Can treat to a target weight-loss range
The undiminished weight loss efficacy in the 2-year data for STEP 5 “portends well,” said W. Timothy Garvey, MD, following his presentation of the results.
“I think this is a new era in obesity care,” said Dr. Garvey, director of the diabetes research center at the University of Alabama at Birmingham. Semaglutide “essentially doubles weight loss efficacy” compared to the other approved pharmacotherapies for obesity.
With this degree of potential weight loss, clinicians “can use weight as a biomarker and treat to a target [weight-loss] range,” he said.
Expounding on this in an interview, Dr. Garvey noted that, as stated in the 2016 American Association of Clinical Endocrinologists (AACE) and American College of Endocrinology (ACE) clinical practice guidelines for medical care of patients with obesity, of which he was lead author, “the objective of care in obesity is to increase health of patients and prevent or treat complications.”

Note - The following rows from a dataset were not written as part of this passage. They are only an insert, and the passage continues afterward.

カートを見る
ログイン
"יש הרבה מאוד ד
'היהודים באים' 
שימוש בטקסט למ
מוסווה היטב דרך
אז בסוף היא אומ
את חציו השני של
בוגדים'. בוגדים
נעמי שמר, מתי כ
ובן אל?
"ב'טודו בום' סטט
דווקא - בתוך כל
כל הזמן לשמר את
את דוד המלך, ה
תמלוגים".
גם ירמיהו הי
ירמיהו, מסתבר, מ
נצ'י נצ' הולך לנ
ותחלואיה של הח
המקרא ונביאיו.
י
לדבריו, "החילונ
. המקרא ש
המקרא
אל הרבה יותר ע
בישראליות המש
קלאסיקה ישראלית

Semaglutide “can treat to a range of weight loss of 10% to 20% in the majority of patients,” which is associated with improvements in cardiovascular and metabolic risk factors.

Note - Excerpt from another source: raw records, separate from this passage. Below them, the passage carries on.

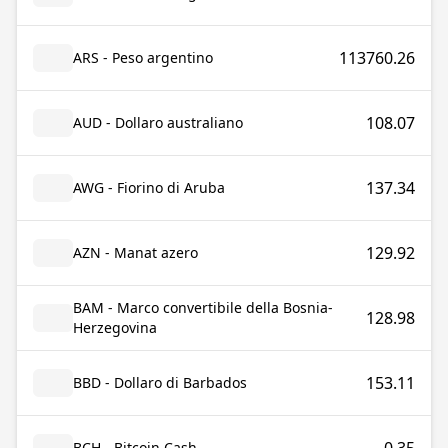
113760.26
ARS - Peso argentino
108.07
AUD - Dollaro australiano
137.34
AWG - Fiorino di Aruba
129.92
AZN - Manat azero
BAM - Marco convertibile della Bosnia-
128.98
Herzegovina
153.11
BBD - Dollaro di Barbados
BCH - Bitcoin Cash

In STEP 5, of the 51% of patients in the semaglutide group who had prediabetes at enrollment, 80% had normal glycemia at 2 years; however, the trial was not powered nor designed to investigate this.

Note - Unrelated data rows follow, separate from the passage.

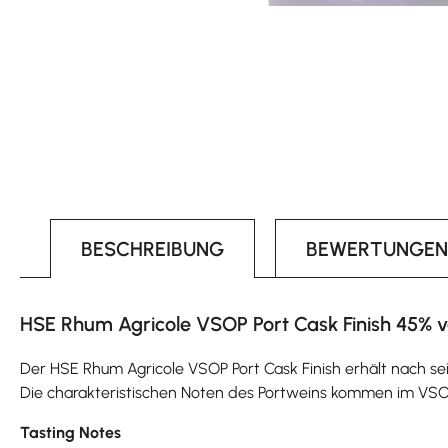
BESCHREIBUNG
BEWERTUNGEN
HSE Rhum Agricole VSOP Port Cask Finish 45% vo
Der HSE Rhum Agricole VSOP Port Cask Finish erhält nach sei
Die charakteristischen Noten des Portweins kommen im VSO
Tasting Notes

More data are needed to inform long-term care decisions. The ongoing SELECT cardiovascular outcomes trial of semaglutide, with expected primary study completion on Sept. 28, 2023, should provide more information.
Weight loss plus reduced cravings
In another presentation, Sean Wharton, MD, PharmD, said, “In adults with overweight or obesity, substantial weight loss with semaglutide 2.4 mg was accompanied by short- and long-term improvements in control of eating.”
“Most patients living with obesity who are attempting to decrease calories will have food cravings, based on the biological parameters of weight preservation,” Dr. Wharton, medical director at the Wharton Medical Clinic, in Hamilton, Ont., explained in an email.
The degree of craving varies from patient to patient, likely based on genetics, he added. Research in this field is still emerging.
“I believe that semaglutide 2.4 mg is a game-changer in the field of weight management, and it will change the dialogue for insurance plans and with policymakers regarding coverage for this medication,” said Dr. Wharton.
“The data from the STEP programs are very strong. I am certainly hoping for a change to bias against covering these medications that we have seen in the past,” he said.
Clinically meaningful weight loss
When presenting the STEP 8 findings, Domenica M. Rubino, MD, said: “Participants were significantly more likely to achieve clinically meaningful weight loss thresholds with semaglutide 2.4 mg versus liraglutide 3.0 mg, accompanied by greater improvements in cardiometabolic risk factors.”
For example, patients can have better mobility, which is important for quality of life, Dr. Rubino, director of the Washington Center for Weight Management and Research, Arlington, Virginia, noted.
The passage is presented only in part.